= Sea queen =

1960s term for gay men who work aboard merchant vessels

Sea queens is a term referring to gay men who worked aboard mainly merchant vessels before the 1960s. They were predominantly effeminate men who worked in entertainment or as waiters on cruise ships, often acting as off-shore 'wives' for heterosexual sailors during voyages. They were also present in the Navy, as described in the nonfiction monograph Hello Sailor! The Hidden History of Gay Life at Sea by Paul Baker and Jo Stanley, which shares their stories and experiences. The use of Polari language and the attempted expulsion of gay male sailors in Newport, Rhode Island after World War I can also be traced back to sea queens.

== Written narrative ==

=== Hello Sailor! The Hidden History of Gay Life at Sea ===
During the 1950s and 1960s a large percentage of gay men began joining the Navy. In the Navy, gay men could be truthful about their sexuality.

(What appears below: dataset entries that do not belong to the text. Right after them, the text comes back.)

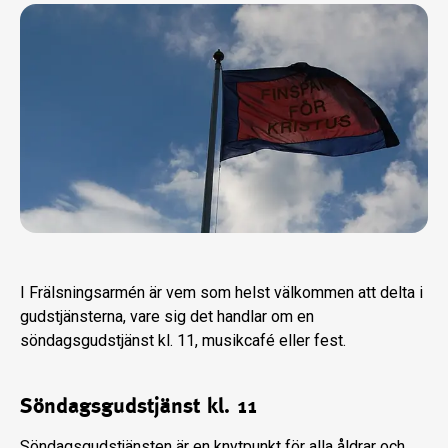
I Frälsningsarmén är vem som helst välkommen att delta i
gudstjänsterna, vare sig det handlar om en
söndagsgudstjänst kl. 11, musikcafé eller fest.
Söndagsgudstjänst kl. 11
Söndagsgudstjänsten är en knytpunkt för alla åldrar och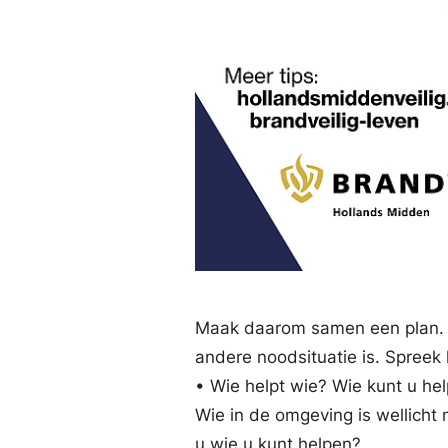
Maak daarom samen een plan. 
andere noodsituatie is. Spreek 
• Wie helpt wie? Wie kunt u hel
Wie in de omgeving is wellicht
u wie u kunt helpen?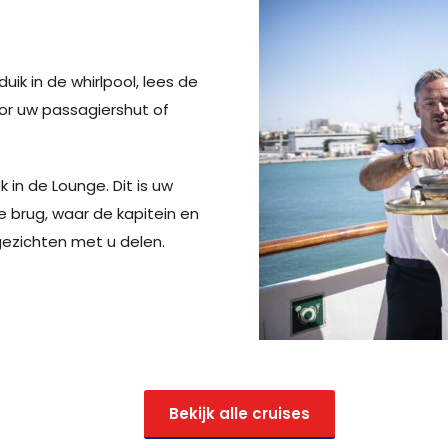
k in de whirlpool, lees de
oor uw passagiershut of
 in de Lounge. Dit is uw
e brug, waar de kapitein en
gezichten met u delen.
Bekijk alle cruises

They used it as an outlet of freedom where they could express themselves, whether that was through different clothing or other traits and were able to do this without the fear of being discriminated against.

== Historical context ==

=== Polari ===
Gay men may have used Polari to communicate during these times. Polari was a coded language used by gay men that used metaphors and coded or made up words to talk about the topic of homosexuality without others around them knowing.

=== Discrimination in Newport ===
The community of sea queens and the growing number of gays in the Navy was not the only event of this period. Other events reflected the surge in the gay population, but not all had positive outcomes. One notable instance occurred in Newport, Rhode Island where gay male sailors were targeted by the military, discriminated against, and even arrested for being gay.